Riding a bicycle up Alpe d’Huez is extremely tough.  I’m fairly certain that no matter how hard I tried, I would have to thumb a ride in a motor vehicle. The months of training, based on years of base building, is something the majority of humans simply couldn’t handle.  But with a race, there is a plan. There is a coach, radioing both strategy and encouragement into your helmet headphones.  There are teammates supporting you.  There is hydration and nutrition, in calculated formulas, at your disposal.  There is a massage therapist, a mechanic, and a giant meal waiting for you.  And there is a finish line.

With disease, there is none of this.  There is no finish line when you have a chronic illness.  You can’t just keep pushing for a few more miles, because you don’t know if a few more miles will be days, months, or even years.  The pain sometimes seems endless.  You can’t drop out of the race with IBD if you get too tired, if you don’t have enough nutrients, or if the pain gets too bad.  There are no teammates, no coach, no support staff, no sponsors.  We have to make our own team.  We didn’t have a choice to enter this battle with disease, and we don’t get to forfeit, no matter how hard it gets. And it gets hard.

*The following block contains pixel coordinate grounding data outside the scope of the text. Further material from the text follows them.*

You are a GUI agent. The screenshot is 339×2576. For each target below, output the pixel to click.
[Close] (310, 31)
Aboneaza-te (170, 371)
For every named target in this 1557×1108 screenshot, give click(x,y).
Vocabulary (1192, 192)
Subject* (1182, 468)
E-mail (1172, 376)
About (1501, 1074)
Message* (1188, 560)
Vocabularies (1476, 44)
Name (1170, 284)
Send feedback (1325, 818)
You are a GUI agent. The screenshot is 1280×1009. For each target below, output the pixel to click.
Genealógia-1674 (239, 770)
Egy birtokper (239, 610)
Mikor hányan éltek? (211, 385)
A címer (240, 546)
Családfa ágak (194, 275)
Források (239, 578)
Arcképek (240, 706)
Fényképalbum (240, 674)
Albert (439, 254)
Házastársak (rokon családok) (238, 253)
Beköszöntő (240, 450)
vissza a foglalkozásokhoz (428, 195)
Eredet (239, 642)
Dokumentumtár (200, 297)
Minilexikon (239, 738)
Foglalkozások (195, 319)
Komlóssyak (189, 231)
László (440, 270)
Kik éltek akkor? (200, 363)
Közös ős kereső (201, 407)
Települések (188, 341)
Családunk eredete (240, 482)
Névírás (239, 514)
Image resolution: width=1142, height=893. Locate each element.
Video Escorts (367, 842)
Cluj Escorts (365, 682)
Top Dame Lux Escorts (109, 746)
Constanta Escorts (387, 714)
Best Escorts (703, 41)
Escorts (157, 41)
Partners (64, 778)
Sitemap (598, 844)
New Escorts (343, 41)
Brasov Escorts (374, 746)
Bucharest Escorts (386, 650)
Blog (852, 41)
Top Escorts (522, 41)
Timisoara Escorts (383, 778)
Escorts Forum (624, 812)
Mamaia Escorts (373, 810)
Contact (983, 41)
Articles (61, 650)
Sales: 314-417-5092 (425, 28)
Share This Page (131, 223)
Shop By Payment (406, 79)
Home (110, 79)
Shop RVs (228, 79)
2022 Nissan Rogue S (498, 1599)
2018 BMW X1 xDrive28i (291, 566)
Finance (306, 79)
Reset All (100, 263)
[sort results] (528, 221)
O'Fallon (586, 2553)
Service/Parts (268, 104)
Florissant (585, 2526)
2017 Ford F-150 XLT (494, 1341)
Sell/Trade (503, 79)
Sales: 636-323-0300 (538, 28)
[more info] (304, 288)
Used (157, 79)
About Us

Pit that against any athlete at any level, and I’d argue that disease both requires, and teaches you more strength.  You’ve heard that quote, “You never know how strong you are until being strong is the only choice you have”, well that didn’t come an athlete. That came from us. Us, who truly have no choice but to find strength, and to keep fighting, even when we are beyond any limits we thought we had.

I was an athlete before I was diagnosed.  I was a long-distance runner, and in college, I joined the rowing team.  I fell in love with the physical feeling of being strong, of feeling what my body could do, what new limits I could push it towards.  But diagnosis took all that away. For a few years, I couldn’t run without upsetting my guts.  Making the decision to stop was one of the hardest things in my IBD journey.  I wasn’t just stopping working out, I was breaking up with my identity as an athlete.

Some think it’s strange that I don’t run with headphones. After a decade of illness, I have a lot of thoughts into which I can get lost. It’s my time to feel this strength, in a way I didn’t understand before diagnosis, in it’s purest form.  Thankfulness, that by body allows me to do this. Wisdom, in realizing the limits of pain I have reached have made me able to handle this. The feeling that I’ve made it through- that I’ve learned to live with a chronic disease, the accomplishment that not just physically, but emotionally, I’m making the most of every step. Perspective, knowing that the very hardest workout I’ll ever do, the longest race in the world, is still shorter than our journey with Crohn’s or Colitis. Yes, perspective.
But several years and medications later, my body allowed me to do this again, and immediately I noticed that my mental state had shifted- my limits of pain were farther than they had been in the past.  I embraced every stride of my run with a thankfulness, and a consciousness of the healthy, capable feeling.  I recognized the pain of pushing myself, and how it would ultimately make me stronger.  How I could handle any distance, because even 13 miles had a finish line.  I thought about years of being sick, how much I would have given to be able to run again, and about those who were still battling the pain and chronic-ness of disease, when they would rather be out here, doing this.

And so the topic arises – how do these parallel journeys exist, of the pain and reward of athleticism, and the pain and reward of a life with chronic illness. Does one allow us to handle the other? Do they both affect each other?  Or maybe they are all just lessons we can choose to take, which will help us do our best at another important notion – Life.